Okay. I'm going to stop this thread right there and take some opportunity to provide some mentoring. I hope you accept this, as it will help in your career.

Read this paper. It is a classic.

https://pic.plover.com/knuth-GOTO.pdf



You should read the paper a bit more closely.

"We should forget about small efficiencies, say about 97% of the time: premature optimization is the root of all evil. Yet we should not pass up our opportunities in that critical 3 %. A good programmer will not be lulled into complacency by such reasoning, he will be wise to look carefully at the critical code; but only after that code has been identified"

We know that cache misses are not a small in-efficiency. This has been measured & observed on many real systems as a real, systemic problem. It's why data-oriented design is currently the King of game engine world, because cache misses kill performance. It is not premature to warn against it as a general practice as a result, as that's systemic de-optimization that will likely impact the critical 3%.


I think you may want to read the quote from the paper a bit more carefully. "...he will be wise to look carefully at the critical code; but only after that code has been identified"

I was told that "premature optimization is not really a thing" as a response to a reply I received that pImpls should be avoided at all costs.

When we analyze the performance impact of software, we don't shotgun change things because of a generalized fear of cache misses. We examine critical code paths and make changes there based on profile feedback. That is the spirit of what Knuth is saying in this quote. Look carefully at critical code, BUT ONLY AFTER that code has been identified.

A cache miss is critical when it is in a critical path. So, we write interfaces with this in mind. Compilation time matters, as does runtime performance. Either way, we identify performance bottlenecks as they come up and we optimize them. Avoiding clearer coding style, such as encapsulation, because it MIGHT create faster code, is counter-productive.
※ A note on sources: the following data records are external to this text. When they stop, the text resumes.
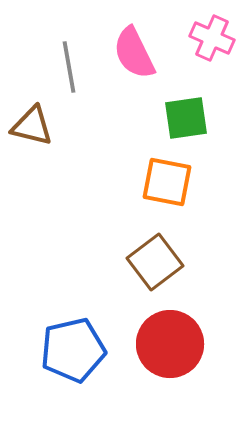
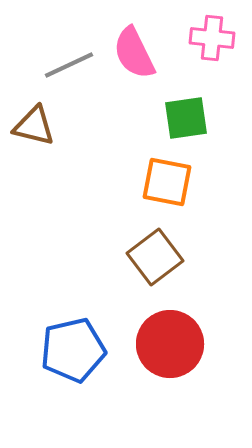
pink cross: rotated 18 degrees counterclockwise
gray line: moved 2 px up; rotated 75 degrees clockwise
brown triangle: moved 2 px right
brown square: moved 5 px up
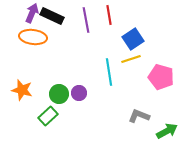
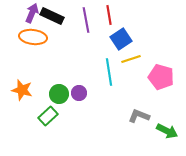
blue square: moved 12 px left
green arrow: rotated 55 degrees clockwise
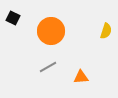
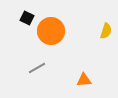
black square: moved 14 px right
gray line: moved 11 px left, 1 px down
orange triangle: moved 3 px right, 3 px down
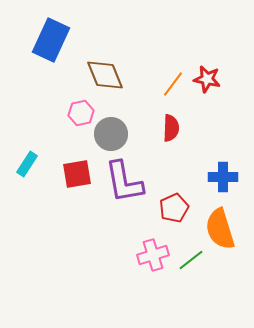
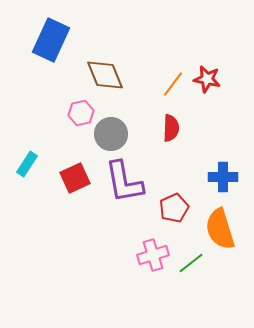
red square: moved 2 px left, 4 px down; rotated 16 degrees counterclockwise
green line: moved 3 px down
We can apply the Pareto Principle to understand that 80% of the performance overhead can be found in 20% of the code. The remaining 80% of the code can use pImpls or could be rewritten in Haskell for all it matters for performance. But, that code still needs to be compiled, and often by clients who only have headers and library files. Subjecting them to long compiles to gain an unimportant improvement in performance in code that only rarely gets called is a bad trade. Spend that time optimizing the parts of the code that matter, which, as Knuth says, should only be done after this code has been identified.
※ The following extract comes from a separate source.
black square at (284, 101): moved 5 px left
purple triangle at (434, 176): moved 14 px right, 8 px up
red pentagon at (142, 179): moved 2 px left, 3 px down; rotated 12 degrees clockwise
EDIT: the downvoting on this comment is amusing, given that "avoid pImpls" is exactly the sort of 97% cruft that Knuth was addressing.


> EDIT: the downvoting on this comment is amusing, given that "avoid pImpls" is exactly the sort of 97% cruft that Knuth was addressing

Again, no, it isn't. You seem to be severely underestimating the systemic impact of cache misses if you are considering them a "small" impact to efficiency.

It's a well-proven, well-known problem. Ignoring it falls under Knuth's guidance of "A good programmer will not be lulled into complacency by such reasoning."

pImpls are the sort of thing you use at API boundaries to avoid leaking implementation details into users, but that's trading efficiency & complexity for a more stable API boundary. Scattering them throughout your code base would be like compiling with -O0. It's a silly, nonsensical waste of a user's constrained resources for a slight gain at compile time at a cost of code complexity.

Or, alternatively, using pImpls to optimize for compile time is a premature optimization. You should only optimize for compile time at most 3% of your source files, ever. The other 97% of your source files should be written for clarity & simplicity, which means no pImpls.


> Again, no, it isn't. You seem to be severely underestimating the systemic impact of cache misses if you are considering them a "small" impact to efficiency.

You are severely overestimating the impact of cache misses if you think that all indirection must be eliminated and any use of pImpls at all is always wrong, as you seem to be implying.

> pImpls are the sort of thing you use at API boundaries to avoid leaking implementation details into users, but that's trading efficiency & complexity for a more stable API boundary. Scattering them throughout your code base would be like compiling with -O0.

It's a good thing that I never advocated using them everywhere then. Where did you read me saying this?

> Or, alternatively, using pImpls to optimize for compile time is a premature optimization.

Only if this is done by default, which I have not advocated for anywhere in this thread. I called it a tool in the toolbox. I mentioned it as one of several possibilities. Somehow you have translated this into "use pImpls everywhere", which is a strawman.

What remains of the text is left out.